Sam Thomas had a bunch of Jean Shepherd records I had never seen. While we were needle dropping on his vinyl one night, I asked if he had anything Italian because I had to play an Italian wedding that weekend.
He didn't, but he had an old mandolin. He handed it to me and we spilled a few cans of Texas Pride beer doing the hand-off. I wondered how hard it might be to fake playing it.
He let me take it home to use on the gig that weekend.
Coincidentally, I'd been making cassette tapes of me playing with the great guitarist Dave Lincoln, and we had a draft of "autumn leaves" which I practiced to, hitting strings on the mandolin to get the typical sound as close as possible.
Overdubbing the mandolin onto that cassette basically ruined it for any practical further purposes.

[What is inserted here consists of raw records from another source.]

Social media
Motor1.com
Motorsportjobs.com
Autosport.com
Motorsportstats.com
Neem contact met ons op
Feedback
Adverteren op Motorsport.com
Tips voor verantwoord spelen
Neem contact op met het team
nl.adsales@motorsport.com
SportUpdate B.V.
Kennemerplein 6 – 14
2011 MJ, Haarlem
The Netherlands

Who wants to hear someone fumbling with a mandolin.
But since I can't throw anything out, I decided two mistakes were better than one. I wrote some lyrics that I could picture Jean Shepherd Jr. reading over the mandolin and guitar track.
I'm writing this because the story behind the song is possibly more interesting than the song itself.
Sam Thomas was an inspiration who made tapes for me of tunes I should learn on sax and clarinet. A few days after the wedding I heard he was found dead in his apartment.
He and his son did not get along, his only living relative. I thought, I could keep the mandolin and Sam would not have minded. But he lent it to me, not gave it to me.
I went to his apartment with the mandolin and knocked. No answer. I pushed on the door and it was open. I didn't want to look inside, because even when Sam lived there, every surface was covered. His career involved delivering groceries to families on the North Side of Fort Worth. His recreation was going to hear live jazz and playing records; how we met up.
I put the mandolin inside the door.
I learned later that his son had sold all his records, and mandolin, etc. to Sumter Bruton at Record Town, the store we all hung out at.
Now as the weather turns colder I thought of the key line in the spoken word "Delirious Guy"-- "Somebody May Still Care."